*Work instructions*. The records follow. Give them all back exactly.

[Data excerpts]
.....

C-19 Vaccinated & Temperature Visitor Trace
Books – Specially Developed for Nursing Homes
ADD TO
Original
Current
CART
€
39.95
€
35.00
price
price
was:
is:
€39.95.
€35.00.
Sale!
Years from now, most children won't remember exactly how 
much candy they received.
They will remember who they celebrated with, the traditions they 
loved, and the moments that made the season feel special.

.....

*Written reply*.
C-19 Vaccinated & Temperature Visitor Trace
Books – Specially Developed for Nursing Homes
ADD TO
Original
Current
CART
€
39.95
€
35.00
price
price
was:
is:
€39.95.
€35.00.
Sale!
Years from now, most children won't remember exactly how 
much candy they received.
They will remember who they celebrated with, the traditions they 
loved, and the moments that made the season feel special.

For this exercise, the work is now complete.